Medicinal Chemistry and Biotechnology Division, CSIR-Indian Institute of Chemical Technology (IICT), Hyderabad 500007, India; Academy of Scientific and Innovative Research, New Delhi 110 025, India.
Medicinal Chemistry and Biotechnology Division, CSIR-Indian Institute of Chemical Technology (IICT), Hyderabad 500007, India.
Bioorg Chem. 2018 Apr;77:515-526. doi: 10.1016/j.bioorg.2018.02.005. Epub 2018 Feb 12.

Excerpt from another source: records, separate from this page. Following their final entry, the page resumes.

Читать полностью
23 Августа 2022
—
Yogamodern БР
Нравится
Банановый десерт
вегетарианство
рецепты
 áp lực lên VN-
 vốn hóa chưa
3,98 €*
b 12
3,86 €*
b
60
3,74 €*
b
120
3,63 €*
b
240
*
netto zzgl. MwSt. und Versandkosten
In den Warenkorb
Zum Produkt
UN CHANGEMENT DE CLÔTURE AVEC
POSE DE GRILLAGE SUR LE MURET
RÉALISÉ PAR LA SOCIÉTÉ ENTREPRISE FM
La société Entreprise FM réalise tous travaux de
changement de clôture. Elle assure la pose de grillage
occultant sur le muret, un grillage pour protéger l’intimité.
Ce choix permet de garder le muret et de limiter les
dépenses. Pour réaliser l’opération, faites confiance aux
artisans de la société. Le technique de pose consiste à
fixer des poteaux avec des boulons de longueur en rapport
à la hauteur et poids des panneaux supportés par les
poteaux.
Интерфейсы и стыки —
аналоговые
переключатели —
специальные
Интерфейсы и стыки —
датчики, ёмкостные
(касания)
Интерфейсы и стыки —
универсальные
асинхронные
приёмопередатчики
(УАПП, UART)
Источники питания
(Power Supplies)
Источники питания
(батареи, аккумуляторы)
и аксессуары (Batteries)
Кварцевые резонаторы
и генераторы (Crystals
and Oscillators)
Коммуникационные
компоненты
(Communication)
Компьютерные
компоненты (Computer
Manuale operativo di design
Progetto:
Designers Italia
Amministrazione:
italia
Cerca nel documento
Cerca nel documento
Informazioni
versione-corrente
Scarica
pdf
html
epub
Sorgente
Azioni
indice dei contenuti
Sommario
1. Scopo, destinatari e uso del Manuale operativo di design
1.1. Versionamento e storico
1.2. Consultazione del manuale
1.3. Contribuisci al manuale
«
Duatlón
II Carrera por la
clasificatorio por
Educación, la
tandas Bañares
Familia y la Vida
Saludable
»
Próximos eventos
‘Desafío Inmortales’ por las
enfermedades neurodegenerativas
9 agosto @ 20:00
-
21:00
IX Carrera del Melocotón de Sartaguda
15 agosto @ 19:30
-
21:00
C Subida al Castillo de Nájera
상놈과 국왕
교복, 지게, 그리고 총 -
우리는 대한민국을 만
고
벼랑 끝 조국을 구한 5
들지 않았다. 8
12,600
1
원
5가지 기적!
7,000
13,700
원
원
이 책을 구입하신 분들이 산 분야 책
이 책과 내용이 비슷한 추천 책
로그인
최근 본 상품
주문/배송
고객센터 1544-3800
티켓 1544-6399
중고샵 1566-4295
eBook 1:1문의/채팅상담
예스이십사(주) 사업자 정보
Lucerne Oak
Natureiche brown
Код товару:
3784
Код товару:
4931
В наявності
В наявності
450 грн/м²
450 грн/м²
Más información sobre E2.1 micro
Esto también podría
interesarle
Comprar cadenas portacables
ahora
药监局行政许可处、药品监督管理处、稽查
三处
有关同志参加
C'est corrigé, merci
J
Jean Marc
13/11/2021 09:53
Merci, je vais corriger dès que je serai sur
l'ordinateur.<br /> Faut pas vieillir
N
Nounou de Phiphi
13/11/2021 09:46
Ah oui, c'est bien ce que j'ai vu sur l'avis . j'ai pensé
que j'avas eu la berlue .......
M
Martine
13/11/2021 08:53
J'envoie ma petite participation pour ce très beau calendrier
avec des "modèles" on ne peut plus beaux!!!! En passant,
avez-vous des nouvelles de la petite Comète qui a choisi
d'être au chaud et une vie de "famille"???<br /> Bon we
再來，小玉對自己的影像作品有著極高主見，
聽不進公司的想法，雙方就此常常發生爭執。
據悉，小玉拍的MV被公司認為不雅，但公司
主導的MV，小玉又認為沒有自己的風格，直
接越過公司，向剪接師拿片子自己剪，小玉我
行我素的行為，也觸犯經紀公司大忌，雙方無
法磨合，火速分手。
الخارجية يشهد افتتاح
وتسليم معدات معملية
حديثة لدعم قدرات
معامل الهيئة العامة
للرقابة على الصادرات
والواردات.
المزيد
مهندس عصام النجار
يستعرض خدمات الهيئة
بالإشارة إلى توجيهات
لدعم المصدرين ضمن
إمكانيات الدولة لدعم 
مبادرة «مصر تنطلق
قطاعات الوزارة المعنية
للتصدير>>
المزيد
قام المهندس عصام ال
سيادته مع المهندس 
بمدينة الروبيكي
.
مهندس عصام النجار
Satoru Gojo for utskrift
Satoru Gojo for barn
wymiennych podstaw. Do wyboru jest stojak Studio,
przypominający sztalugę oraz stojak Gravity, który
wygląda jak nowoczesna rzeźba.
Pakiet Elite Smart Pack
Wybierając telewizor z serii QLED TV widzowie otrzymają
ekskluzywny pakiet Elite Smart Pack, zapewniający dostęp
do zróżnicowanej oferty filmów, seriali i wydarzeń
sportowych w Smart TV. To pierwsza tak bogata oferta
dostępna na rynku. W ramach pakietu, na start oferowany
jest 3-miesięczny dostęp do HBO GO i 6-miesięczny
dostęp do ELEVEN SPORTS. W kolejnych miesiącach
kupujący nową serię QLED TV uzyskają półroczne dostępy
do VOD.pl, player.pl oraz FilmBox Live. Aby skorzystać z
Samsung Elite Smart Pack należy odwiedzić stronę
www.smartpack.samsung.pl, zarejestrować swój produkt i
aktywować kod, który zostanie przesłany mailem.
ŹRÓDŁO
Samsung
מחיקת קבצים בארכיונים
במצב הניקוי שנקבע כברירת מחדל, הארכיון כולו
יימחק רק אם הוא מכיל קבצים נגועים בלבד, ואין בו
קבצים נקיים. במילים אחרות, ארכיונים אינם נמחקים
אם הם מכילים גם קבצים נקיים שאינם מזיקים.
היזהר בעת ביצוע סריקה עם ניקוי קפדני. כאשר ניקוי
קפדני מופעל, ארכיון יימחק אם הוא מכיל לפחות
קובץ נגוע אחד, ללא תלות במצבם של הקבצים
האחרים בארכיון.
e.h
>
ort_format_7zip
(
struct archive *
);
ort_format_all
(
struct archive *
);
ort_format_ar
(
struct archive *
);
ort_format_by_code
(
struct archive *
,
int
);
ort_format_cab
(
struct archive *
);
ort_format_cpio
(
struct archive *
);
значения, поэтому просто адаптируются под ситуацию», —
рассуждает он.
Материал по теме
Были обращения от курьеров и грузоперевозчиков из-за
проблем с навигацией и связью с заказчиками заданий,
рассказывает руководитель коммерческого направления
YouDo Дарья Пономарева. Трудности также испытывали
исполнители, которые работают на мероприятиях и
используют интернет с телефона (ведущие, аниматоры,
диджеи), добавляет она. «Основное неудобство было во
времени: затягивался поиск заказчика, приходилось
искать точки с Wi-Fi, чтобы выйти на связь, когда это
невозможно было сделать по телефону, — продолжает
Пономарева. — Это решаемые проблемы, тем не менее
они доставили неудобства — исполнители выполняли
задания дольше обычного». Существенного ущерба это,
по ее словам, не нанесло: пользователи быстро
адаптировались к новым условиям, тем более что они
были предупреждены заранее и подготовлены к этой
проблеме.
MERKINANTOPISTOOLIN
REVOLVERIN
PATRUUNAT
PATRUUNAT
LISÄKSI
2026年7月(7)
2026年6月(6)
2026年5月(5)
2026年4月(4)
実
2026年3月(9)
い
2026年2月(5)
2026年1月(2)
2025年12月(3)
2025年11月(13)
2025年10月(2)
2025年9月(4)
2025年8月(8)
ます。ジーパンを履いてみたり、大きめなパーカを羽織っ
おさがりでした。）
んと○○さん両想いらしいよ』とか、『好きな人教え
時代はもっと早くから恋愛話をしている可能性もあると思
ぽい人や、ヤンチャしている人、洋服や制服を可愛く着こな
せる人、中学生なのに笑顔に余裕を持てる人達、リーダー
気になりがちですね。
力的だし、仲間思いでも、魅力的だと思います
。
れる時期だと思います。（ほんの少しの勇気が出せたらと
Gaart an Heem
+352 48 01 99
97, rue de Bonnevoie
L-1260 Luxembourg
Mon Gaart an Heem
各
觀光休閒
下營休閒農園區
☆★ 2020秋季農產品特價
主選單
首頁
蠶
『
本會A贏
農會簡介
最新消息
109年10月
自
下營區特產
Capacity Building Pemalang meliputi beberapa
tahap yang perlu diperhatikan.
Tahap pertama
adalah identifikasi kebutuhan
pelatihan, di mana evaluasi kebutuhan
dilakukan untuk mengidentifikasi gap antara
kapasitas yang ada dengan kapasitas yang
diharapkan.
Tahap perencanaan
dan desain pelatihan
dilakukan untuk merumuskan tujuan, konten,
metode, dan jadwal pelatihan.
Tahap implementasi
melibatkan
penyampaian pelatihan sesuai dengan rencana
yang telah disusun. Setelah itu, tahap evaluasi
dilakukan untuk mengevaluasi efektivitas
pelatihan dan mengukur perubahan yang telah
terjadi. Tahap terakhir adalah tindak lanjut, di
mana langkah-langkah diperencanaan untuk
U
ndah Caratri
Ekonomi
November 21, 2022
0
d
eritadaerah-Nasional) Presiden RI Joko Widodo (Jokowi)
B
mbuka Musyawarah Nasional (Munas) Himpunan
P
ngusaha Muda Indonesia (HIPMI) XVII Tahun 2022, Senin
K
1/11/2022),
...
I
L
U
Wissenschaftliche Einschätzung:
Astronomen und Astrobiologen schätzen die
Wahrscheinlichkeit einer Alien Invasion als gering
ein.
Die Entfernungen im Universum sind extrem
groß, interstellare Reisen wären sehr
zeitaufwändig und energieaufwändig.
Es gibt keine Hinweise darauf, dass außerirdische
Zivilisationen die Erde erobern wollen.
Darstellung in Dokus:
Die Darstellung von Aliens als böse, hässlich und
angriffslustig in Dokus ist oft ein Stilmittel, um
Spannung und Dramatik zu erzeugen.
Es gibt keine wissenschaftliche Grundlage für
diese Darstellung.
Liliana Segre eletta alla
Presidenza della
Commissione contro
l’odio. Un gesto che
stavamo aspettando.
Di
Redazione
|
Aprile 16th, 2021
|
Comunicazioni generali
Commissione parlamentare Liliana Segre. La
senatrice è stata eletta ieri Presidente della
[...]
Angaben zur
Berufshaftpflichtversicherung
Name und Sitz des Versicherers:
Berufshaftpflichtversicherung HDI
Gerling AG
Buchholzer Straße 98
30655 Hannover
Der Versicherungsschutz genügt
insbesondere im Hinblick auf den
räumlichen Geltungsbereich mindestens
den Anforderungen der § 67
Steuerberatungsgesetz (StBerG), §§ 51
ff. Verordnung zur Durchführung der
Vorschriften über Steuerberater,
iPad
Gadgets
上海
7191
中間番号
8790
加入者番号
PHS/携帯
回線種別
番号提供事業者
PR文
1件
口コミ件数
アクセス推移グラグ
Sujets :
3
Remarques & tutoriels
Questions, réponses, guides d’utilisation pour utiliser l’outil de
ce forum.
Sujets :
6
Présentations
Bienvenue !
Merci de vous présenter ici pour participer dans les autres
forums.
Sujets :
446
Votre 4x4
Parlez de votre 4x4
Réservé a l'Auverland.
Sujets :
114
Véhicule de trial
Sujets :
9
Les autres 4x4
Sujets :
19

A series of imidazo[2,1-b]thiazole-benzimidazole conjugates were synthesized and evaluated for their antiproliferative activity against four human cancer cell lines i.e.; HeLa (cervical), A549 (lung), MCF-7 (breast) and DU-145 (prostate) along with normal HEK-293 cell line. Amongst them, conjugate 6d displayed significant cytotoxicity against human lung cancer cell line, A549 with IC value 1.08 µM. Further, cell cycle analysis revealed that this compound arrested the cell cycle at G2/M phase in A549 cells. Furthermore, the tubulin polymerization assay results suggest that this conjugate (6d) exhibits significant inhibitory effect on the tubulin assembly with an IC50 value of 1.68 µM. Moreover, the apoptotic inducing properties of compound 6d was confirmed by Hoechst staining, measurement of mitochondrial membrane potential (ΔΨm) and annexin V-FITC assay. Further, molecular docking studies revealed that compound 6d occupied the colchicine binding site.
一系列咪唑并[2,1-b]噻唑-苯并咪唑缀合物被合成,并评估了它们对四种人癌细胞系(即 HeLa(宫颈)、A549(肺)、MCF-7(乳腺)和 DU-145(前列腺))以及正常 HEK-293 细胞系的抗增殖活性。其中,缀合物 6d 对人肺癌细胞系 A549 表现出显著的细胞毒性,IC 值为 1.08 µM。此外,细胞周期分析显示,该化合物将细胞周期阻滞在 A549 细胞的 G2/M 期。此外,微管聚合实验结果表明,该缀合物(6d)对微管组装具有显著的抑制作用,IC50 值为 1.68 µM。此外,通过 Hoechst 染色、线粒体膜电位(ΔΨm)和 Annexin V-FITC 测定证实了化合物 6d 的诱导凋亡特性。此外,分子对接研究表明,化合物 6d 占据了秋水仙碱结合位点。